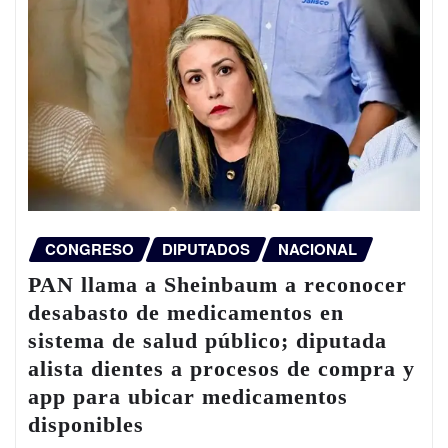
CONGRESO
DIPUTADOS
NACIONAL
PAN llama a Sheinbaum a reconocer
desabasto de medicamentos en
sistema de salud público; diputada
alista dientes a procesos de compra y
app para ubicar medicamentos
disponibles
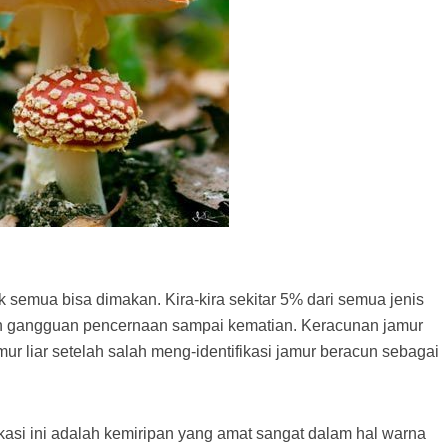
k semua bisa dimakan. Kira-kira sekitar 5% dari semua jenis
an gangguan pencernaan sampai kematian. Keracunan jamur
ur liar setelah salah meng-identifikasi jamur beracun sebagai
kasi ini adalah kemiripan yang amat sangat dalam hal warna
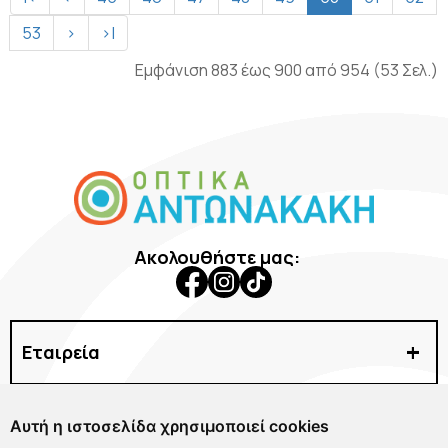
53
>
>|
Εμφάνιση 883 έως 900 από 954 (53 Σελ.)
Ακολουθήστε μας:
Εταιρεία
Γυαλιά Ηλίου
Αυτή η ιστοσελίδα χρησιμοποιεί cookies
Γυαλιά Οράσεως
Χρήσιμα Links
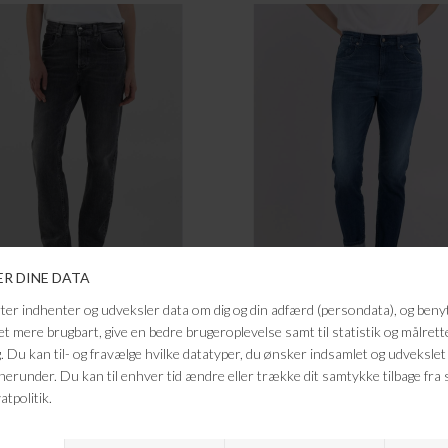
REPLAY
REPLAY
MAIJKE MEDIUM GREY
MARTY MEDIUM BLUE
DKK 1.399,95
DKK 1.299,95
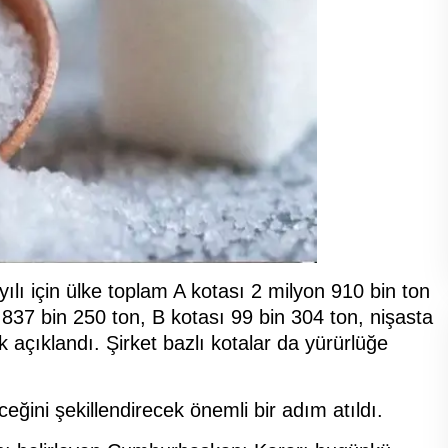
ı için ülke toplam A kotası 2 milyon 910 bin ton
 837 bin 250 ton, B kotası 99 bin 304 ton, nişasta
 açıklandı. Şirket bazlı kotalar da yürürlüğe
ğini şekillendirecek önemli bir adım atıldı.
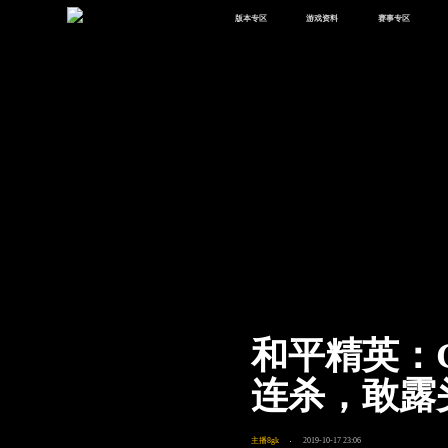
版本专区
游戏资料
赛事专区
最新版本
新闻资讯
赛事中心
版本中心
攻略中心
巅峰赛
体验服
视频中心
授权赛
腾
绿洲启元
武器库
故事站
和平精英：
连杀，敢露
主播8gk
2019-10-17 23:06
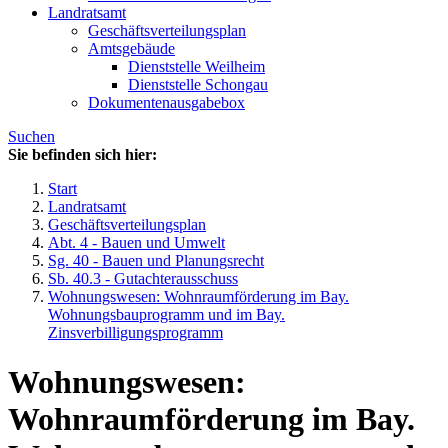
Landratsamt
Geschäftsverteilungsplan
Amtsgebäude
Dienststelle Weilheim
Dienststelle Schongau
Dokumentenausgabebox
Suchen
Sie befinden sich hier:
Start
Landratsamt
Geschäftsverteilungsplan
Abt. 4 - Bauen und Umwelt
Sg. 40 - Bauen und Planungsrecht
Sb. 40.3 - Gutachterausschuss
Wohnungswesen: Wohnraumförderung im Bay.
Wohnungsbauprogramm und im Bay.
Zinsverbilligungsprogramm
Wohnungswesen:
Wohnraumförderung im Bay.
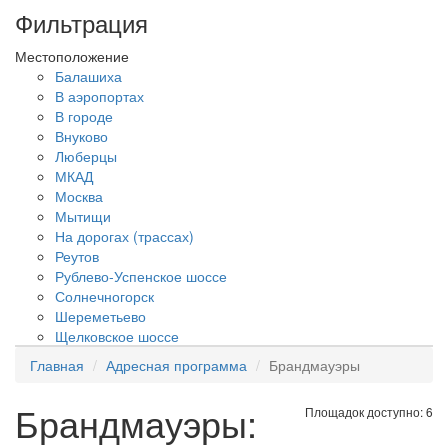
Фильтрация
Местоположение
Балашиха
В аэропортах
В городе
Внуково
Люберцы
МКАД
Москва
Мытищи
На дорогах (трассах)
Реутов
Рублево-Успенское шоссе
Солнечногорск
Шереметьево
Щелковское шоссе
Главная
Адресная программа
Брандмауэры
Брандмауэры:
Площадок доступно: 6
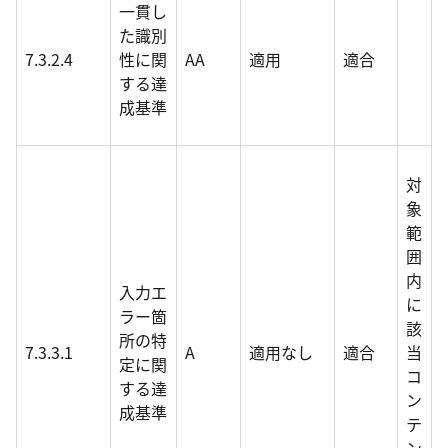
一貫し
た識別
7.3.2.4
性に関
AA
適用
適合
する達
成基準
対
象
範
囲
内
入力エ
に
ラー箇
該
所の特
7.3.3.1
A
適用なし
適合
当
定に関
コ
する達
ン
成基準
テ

= = =

Work instructions: Reproduce, with the pictures omitted, exactly those lines that run from the line with "На дорогах (трассах)" to the last line of the material, both ends included.

Result of the task:
На дорогах (трассах)
Реутов
Рублево-Успенское шоссе
Солнечногорск
Шереметьево
Щелковское шоссе
Главная
Адресная программа
Брандмауэры
Брандмауэры:
Площадок доступно: 6
一貫し
た識別
7.3.2.4
性に関
AA
適用
適合
する達
成基準
対
象
範
囲
内
入力エ
に
ラー箇
該
所の特
7.3.3.1
A
適用なし
適合
当
定に関
コ
する達
ン
成基準
テ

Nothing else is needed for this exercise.